Friday, October 21, 2011

Who's Fault Is It?


For well over a year I tried to beat my alcoholism and my eating disorder on my own; by my own strength. Then it came to the point to where I was seriously contemplating going to an inpatient treatment center for both my diagnosis. And to make matters more difficult my bipolar only fueled both addictions. Then it came to the point to where the judge told me I was to quit drinking.

For the most part the no drinking wasn't so hard. I had a newly restored faith in God and a new appreciation for the things I have in my life. Becoming free from my eating disorder was another story. My bipolar had been in charge for the previous four years controlling much of my thoughts and beliefs. My behaviors.

For a few months after the year in mental health court which I was accountable to the court or face prison, I remained sober and fairly stable. However, a few months after graduating the program I relapsed with my bipolar and began rapid cycling for the next few months.

Hospitalized for suicidal depression and suicide attempt.
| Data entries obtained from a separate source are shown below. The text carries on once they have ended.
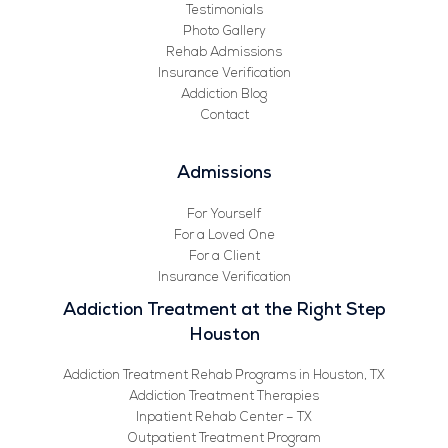
Testimonials
Photo Gallery
Rehab Admissions
Insurance Verification
Addiction Blog
Contact
Admissions
For Yourself
For a Loved One
For a Client
Insurance Verification
Addiction Treatment at the Right Step
Houston
Addiction Treatment Rehab Programs in Houston, TX
Addiction Treatment Therapies
Inpatient Rehab Center – TX
Outpatient Treatment Program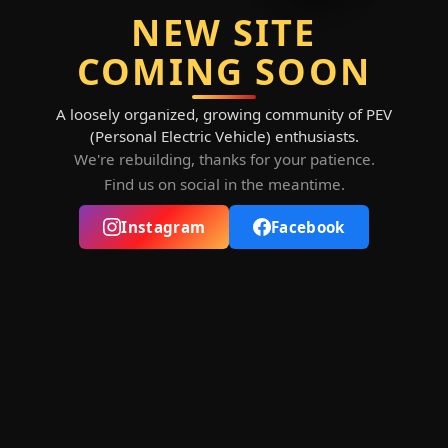
NEW SITE
COMING SOON
A loosely organized, growing community of PEV
(Personal Electric Vehicle) enthusiasts.
We're rebuilding, thanks for your patience.
Find us on social in the meantime.
Instagram
Facebook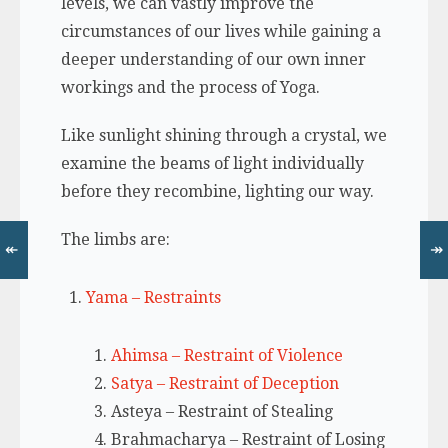
levels, we can vastly improve the
circumstances of our lives while gaining a
deeper understanding of our own inner
workings and the process of Yoga.
Like sunlight shining through a crystal, we
examine the beams of light individually
before they recombine, lighting our way.
The limbs are:
↞
↠
Yama – Restraints
Ahimsa – Restraint of Violence
Satya – Restraint of Deception
Asteya – Restraint of Stealing
Brahmacharya – Restraint of Losing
Episodes of mania. Jail. Periods of complete insomnia accompanied with psychosis. And my most recent, a psychosis blackout that has landed me in trouble again.

Many times I have felt the shame of my mistakes that have left me disappointed in my example as follower of Christ. 

Tuesday, June 21, 2011

Habits are hard to break, but harder to forget


You can think about your problem any way you like, pretend it isn't there, or you can face the truth and acknowledge its existence. Either way, the reality of your problem will still be there. You just have more power to make your situation better if you face it.

Usually, facing the truth of a difficult situation is a short term pain than most people anticipate. It can hurt like a sucker punch, but then comes the best part. You get the chance to move forward with your life, leaving behind a dirty piece of baggage that you've been dragging around behind you. As long you keep trying to dress up that piece of baggage and keep it with you, it's going to keep weighing you down.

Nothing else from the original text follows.